=== Section Start ===

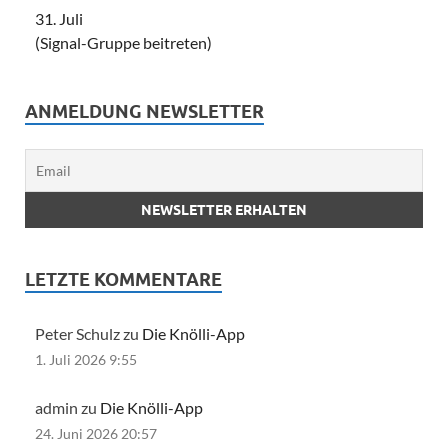
31. Juli
(Signal-Gruppe beitreten)
ANMELDUNG NEWSLETTER
LETZTE KOMMENTARE
Peter Schulz zu
Die Knölli-App
1. Juli 2026 9:55
admin zu
Die Knölli-App
24. Juni 2026 20:57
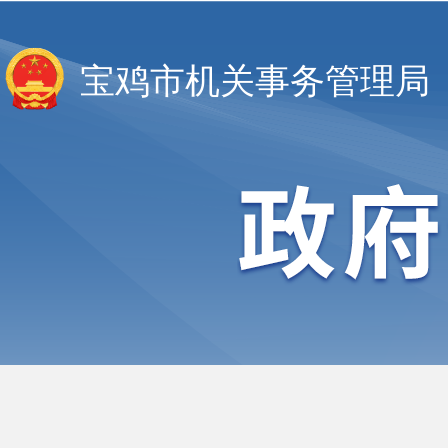
宝鸡市机关事务管理局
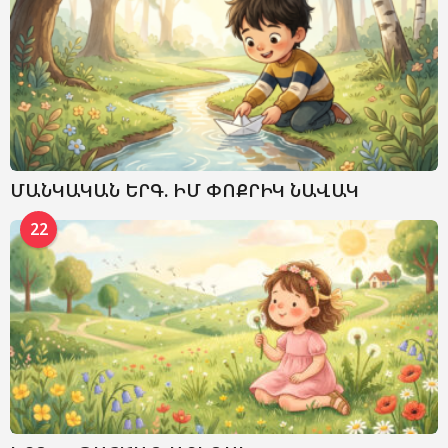
ՄԱՆԿԱԿԱՆ ԵՐԳ. ԻՄ ՓՈՔՐԻԿ ՆԱՎԱԿ
22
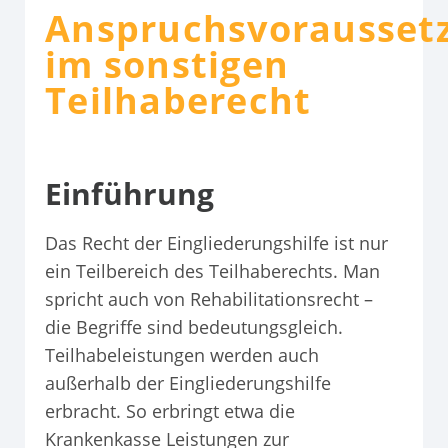
Anspruchsvorausset
im sonstigen
Teilhaberecht
Einführung
Das Recht der Eingliederungshilfe ist nur
ein Teilbereich des Teilhaberechts. Man
spricht auch von Rehabilitationsrecht –
die Begriffe sind bedeutungsgleich.
Teilhabeleistungen werden auch
außerhalb der Eingliederungshilfe
erbracht. So erbringt etwa die
Krankenkasse Leistungen zur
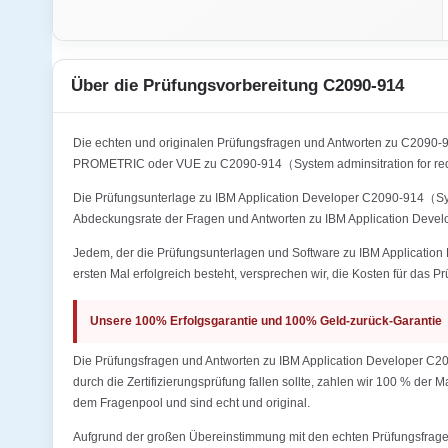
Über die Prüfungsvorbereitung C2090-914
Die echten und originalen Prüfungsfragen und Antworten zu C2090-
PROMETRIC oder VUE zu C2090-914（System adminsitration for red 
Die Prüfungsunterlage zu IBM Application Developer C2090-914（Syste
Abdeckungsrate der Fragen und Antworten zu IBM Application Devel
Jedem, der die Prüfungsunterlagen und Software zu IBM Application
ersten Mal erfolgreich besteht, versprechen wir, die Kosten für das P
Unsere 100% Erfolgsgarantie und 100% Geld-zurück-Garantie
Die Prüfungsfragen und Antworten zu IBM Application Developer C20
durch die Zertifizierungsprüfung fallen sollte, zahlen wir 100 % der
dem Fragenpool und sind echt und original.
Aufgrund der großen Übereinstimmung mit den echten Prüfungsfragen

=== Section End ===

Assignment
Give back every record precisely as it stands, without the images.

Exercise output
31. Juli
(Signal-Gruppe beitreten)
ANMELDUNG NEWSLETTER
LETZTE KOMMENTARE
Peter Schulz zu
Die Knölli-App
1. Juli 2026 9:55
admin zu
Die Knölli-App
24. Juni 2026 20:57
宝鸡市机关事务管理局
ՄԱՆԿԱԿԱՆ ԵՐԳ. ԻՄ ՓՈՔՐԻԿ ՆԱՎԱԿ
22
Anspruchsvorausset
im sonstigen
Teilhaberecht
Einführung
Das Recht der Eingliederungshilfe ist nur
ein Teilbereich des Teilhaberechts. Man
spricht auch von Rehabilitationsrecht –
die Begriffe sind bedeutungsgleich.
Teilhabeleistungen werden auch
außerhalb der Eingliederungshilfe
erbracht. So erbringt etwa die
Krankenkasse Leistungen zur
Über die Prüfungsvorbereitung C2090-914
Die echten und originalen Prüfungsfragen und Antworten zu C2090-
PROMETRIC oder VUE zu C2090-914（System adminsitration for red 
Die Prüfungsunterlage zu IBM Application Developer C2090-914（Syste
Abdeckungsrate der Fragen und Antworten zu IBM Application Devel
Jedem, der die Prüfungsunterlagen und Software zu IBM Application
ersten Mal erfolgreich besteht, versprechen wir, die Kosten für das P
Unsere 100% Erfolgsgarantie und 100% Geld-zurück-Garantie
Die Prüfungsfragen und Antworten zu IBM Application Developer C20
durch die Zertifizierungsprüfung fallen sollte, zahlen wir 100 % der
dem Fragenpool und sind echt und original.
Aufgrund der großen Übereinstimmung mit den echten Prüfungsfragen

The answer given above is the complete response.